_Exercise_
Your copy should hold only the lines from the one with "eptation du principe" to the one with "Berkeley–Los Angeles–London: University", both included, each exactly as it stands below, with no pictures.

◆ ◆ ◆ ◆

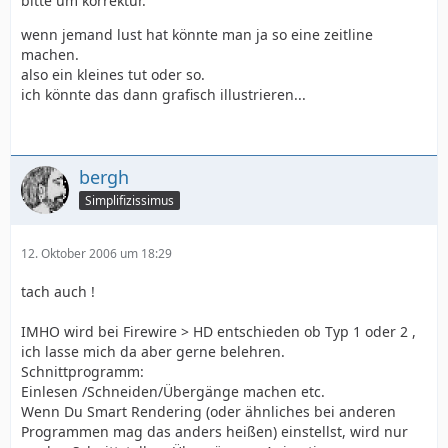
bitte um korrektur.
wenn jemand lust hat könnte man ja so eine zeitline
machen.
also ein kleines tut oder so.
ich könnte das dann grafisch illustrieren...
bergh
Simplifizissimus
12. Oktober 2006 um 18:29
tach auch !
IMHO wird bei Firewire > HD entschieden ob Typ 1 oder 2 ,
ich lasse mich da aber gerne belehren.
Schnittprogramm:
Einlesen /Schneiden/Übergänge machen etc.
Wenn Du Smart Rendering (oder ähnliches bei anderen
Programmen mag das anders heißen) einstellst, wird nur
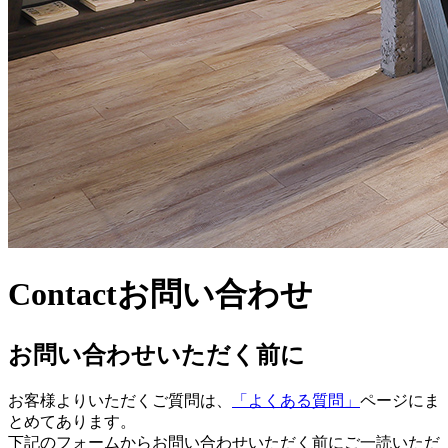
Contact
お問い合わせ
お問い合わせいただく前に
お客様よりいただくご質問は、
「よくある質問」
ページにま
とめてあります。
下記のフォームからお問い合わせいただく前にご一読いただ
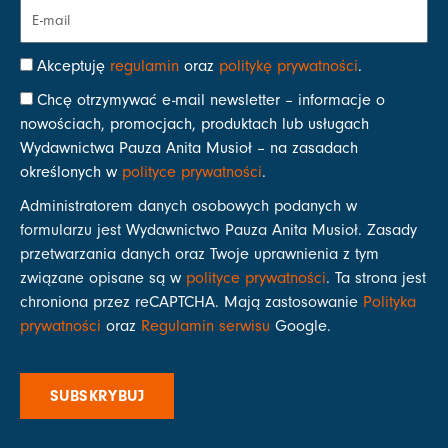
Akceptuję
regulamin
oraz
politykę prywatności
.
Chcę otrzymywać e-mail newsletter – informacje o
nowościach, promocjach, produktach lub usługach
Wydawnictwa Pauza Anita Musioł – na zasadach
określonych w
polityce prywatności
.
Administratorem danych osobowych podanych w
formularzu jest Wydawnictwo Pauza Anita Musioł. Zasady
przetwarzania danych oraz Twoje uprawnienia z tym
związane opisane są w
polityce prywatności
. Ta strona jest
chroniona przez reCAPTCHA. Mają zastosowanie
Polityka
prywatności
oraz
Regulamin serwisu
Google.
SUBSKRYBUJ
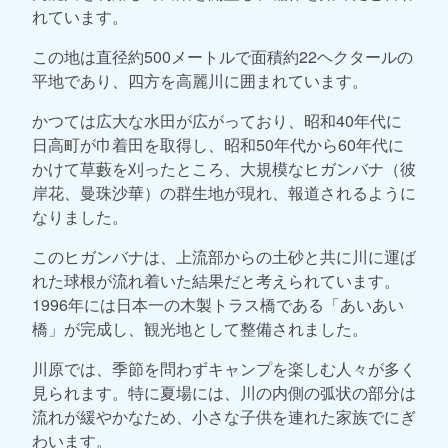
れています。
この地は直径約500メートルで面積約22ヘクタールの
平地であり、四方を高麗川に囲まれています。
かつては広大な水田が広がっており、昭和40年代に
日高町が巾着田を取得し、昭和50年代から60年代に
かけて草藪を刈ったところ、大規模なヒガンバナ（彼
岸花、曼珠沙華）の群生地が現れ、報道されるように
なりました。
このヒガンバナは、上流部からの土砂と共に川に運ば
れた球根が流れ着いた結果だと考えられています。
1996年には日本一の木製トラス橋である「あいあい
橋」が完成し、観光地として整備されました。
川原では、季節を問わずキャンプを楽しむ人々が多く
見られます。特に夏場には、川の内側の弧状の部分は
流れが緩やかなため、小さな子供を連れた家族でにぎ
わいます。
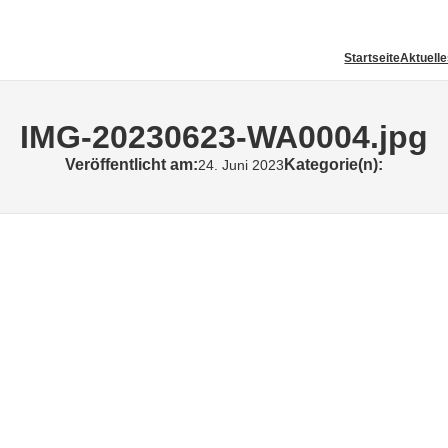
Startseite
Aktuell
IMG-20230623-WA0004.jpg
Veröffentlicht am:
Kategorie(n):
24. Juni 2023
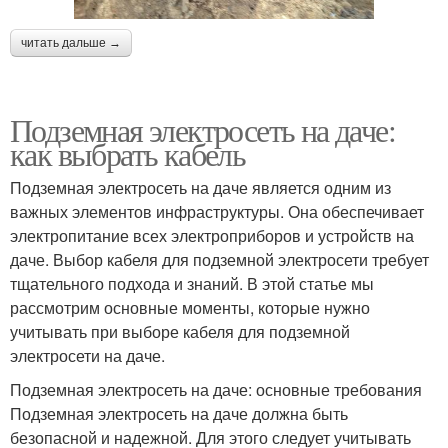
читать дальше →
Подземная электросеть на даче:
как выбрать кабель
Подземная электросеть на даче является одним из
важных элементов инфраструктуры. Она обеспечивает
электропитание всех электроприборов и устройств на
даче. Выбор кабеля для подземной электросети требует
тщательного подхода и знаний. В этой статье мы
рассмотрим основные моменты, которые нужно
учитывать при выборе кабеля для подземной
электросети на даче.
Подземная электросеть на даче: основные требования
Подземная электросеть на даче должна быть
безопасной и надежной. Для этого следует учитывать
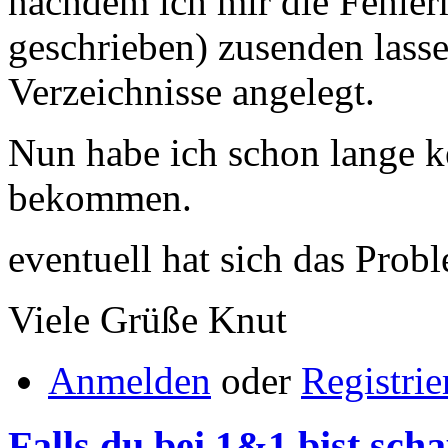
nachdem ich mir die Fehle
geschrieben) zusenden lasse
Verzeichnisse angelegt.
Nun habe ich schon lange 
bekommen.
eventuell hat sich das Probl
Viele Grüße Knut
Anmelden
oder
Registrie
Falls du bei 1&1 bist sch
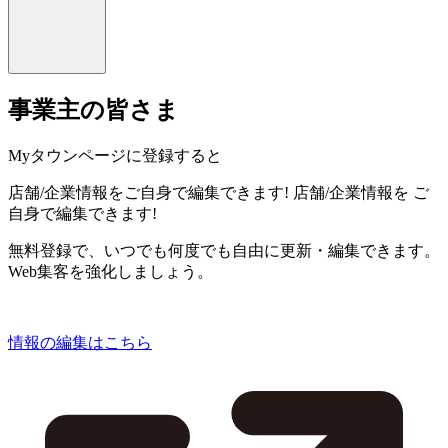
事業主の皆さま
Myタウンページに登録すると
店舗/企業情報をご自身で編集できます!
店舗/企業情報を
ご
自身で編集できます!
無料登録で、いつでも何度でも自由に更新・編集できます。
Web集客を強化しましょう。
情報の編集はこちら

◆ ◆ ◆ ◆

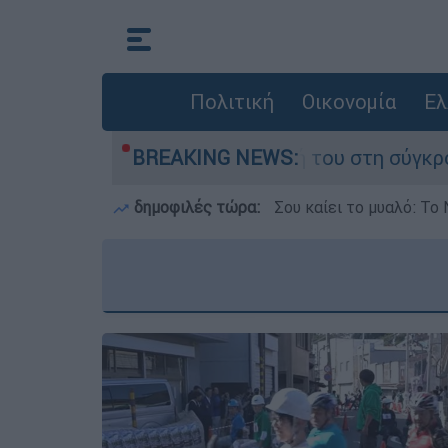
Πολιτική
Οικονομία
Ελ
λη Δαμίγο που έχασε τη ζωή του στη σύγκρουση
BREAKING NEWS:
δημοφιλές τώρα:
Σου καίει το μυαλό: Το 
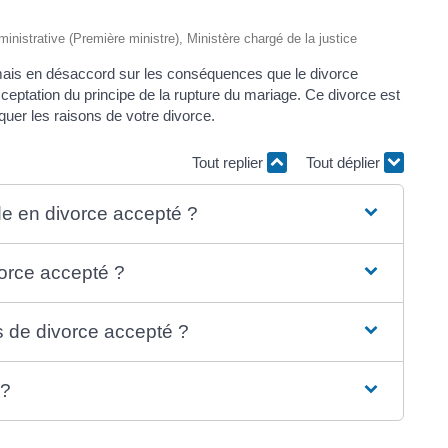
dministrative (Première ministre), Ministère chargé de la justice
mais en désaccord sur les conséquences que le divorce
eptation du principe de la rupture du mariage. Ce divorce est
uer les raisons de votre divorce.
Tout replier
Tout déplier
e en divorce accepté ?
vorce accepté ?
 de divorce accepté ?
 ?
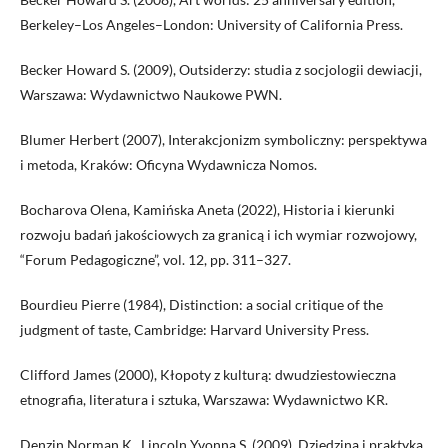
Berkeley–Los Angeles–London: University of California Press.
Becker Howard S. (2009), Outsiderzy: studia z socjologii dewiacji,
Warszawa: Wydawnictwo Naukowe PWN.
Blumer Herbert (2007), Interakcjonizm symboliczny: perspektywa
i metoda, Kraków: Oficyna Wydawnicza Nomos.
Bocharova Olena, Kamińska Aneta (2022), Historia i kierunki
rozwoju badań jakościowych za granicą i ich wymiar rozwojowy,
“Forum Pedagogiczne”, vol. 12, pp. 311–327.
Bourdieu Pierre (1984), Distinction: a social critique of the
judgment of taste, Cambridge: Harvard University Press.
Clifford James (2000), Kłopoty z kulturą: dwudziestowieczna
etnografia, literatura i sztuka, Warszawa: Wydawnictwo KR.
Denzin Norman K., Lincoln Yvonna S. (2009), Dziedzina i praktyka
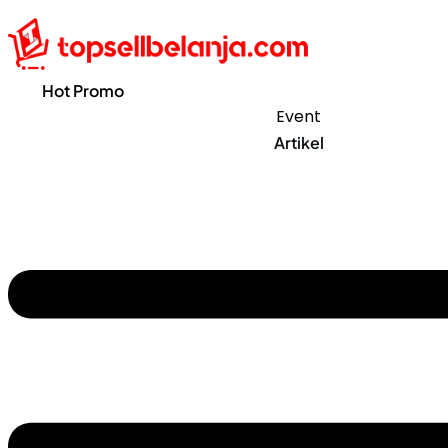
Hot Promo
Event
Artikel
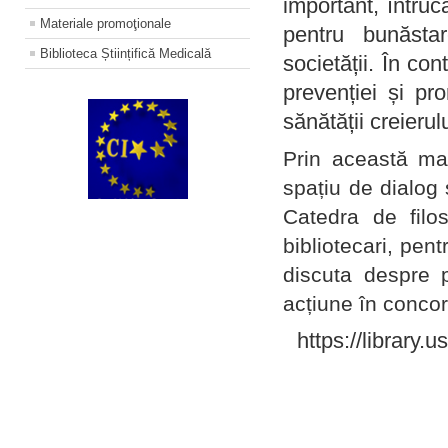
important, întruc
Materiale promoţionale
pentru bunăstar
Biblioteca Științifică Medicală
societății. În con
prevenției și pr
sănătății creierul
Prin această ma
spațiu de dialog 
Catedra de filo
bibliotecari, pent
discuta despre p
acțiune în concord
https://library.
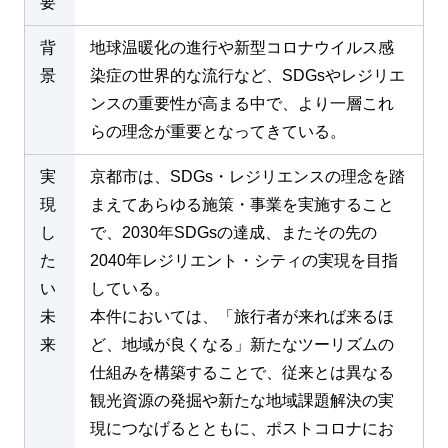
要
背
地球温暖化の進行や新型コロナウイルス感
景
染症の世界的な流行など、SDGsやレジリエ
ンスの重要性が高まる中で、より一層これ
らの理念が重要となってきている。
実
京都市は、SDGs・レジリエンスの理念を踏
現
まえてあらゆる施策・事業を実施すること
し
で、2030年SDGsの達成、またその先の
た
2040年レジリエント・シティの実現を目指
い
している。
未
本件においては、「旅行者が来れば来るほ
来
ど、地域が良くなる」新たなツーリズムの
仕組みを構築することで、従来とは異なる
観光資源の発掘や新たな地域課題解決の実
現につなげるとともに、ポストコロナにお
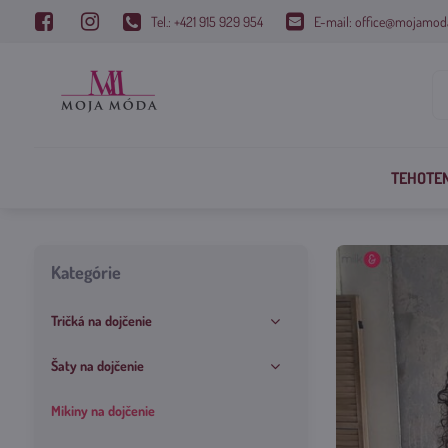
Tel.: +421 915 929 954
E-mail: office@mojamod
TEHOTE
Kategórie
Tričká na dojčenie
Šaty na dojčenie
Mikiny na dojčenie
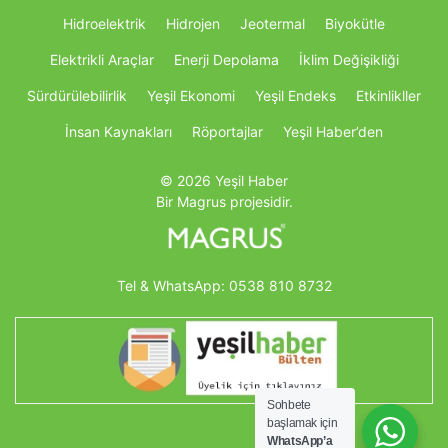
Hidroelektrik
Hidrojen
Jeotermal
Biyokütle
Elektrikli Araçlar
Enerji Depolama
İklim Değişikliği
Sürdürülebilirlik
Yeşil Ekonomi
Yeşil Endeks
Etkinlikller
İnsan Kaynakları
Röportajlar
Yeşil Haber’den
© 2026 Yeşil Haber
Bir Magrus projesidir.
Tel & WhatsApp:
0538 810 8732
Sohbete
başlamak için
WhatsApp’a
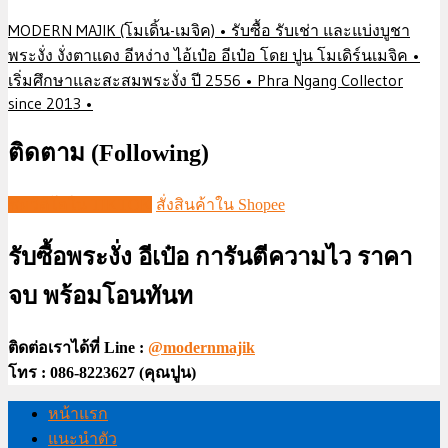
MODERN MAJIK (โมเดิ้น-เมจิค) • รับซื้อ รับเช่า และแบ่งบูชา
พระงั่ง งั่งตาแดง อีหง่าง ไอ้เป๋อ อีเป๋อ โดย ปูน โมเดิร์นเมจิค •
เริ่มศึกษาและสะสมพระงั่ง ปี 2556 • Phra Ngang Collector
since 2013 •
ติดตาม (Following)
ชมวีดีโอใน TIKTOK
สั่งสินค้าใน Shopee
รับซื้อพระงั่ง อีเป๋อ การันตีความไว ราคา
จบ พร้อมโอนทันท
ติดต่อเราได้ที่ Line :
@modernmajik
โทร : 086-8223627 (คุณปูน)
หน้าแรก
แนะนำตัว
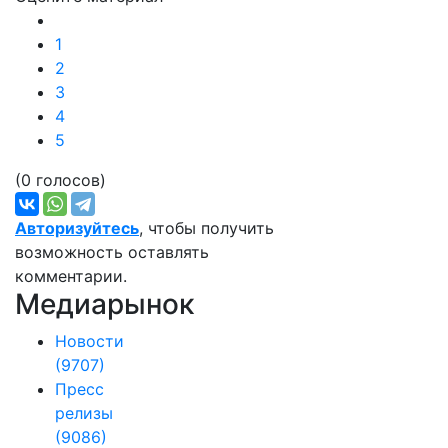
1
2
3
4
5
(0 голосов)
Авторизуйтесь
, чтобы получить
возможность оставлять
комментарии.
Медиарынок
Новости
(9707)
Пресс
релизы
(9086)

◆ ◆ ◆ ◆

_Response to this exercise_
eptation du principe de la rupture du mariage. Ce divorce est
uer les raisons de votre divorce.
Tout replier
Tout déplier
e en divorce accepté ?
vorce accepté ?
 de divorce accepté ?
 ?
Berkeley–Los Angeles–London: University of California Press.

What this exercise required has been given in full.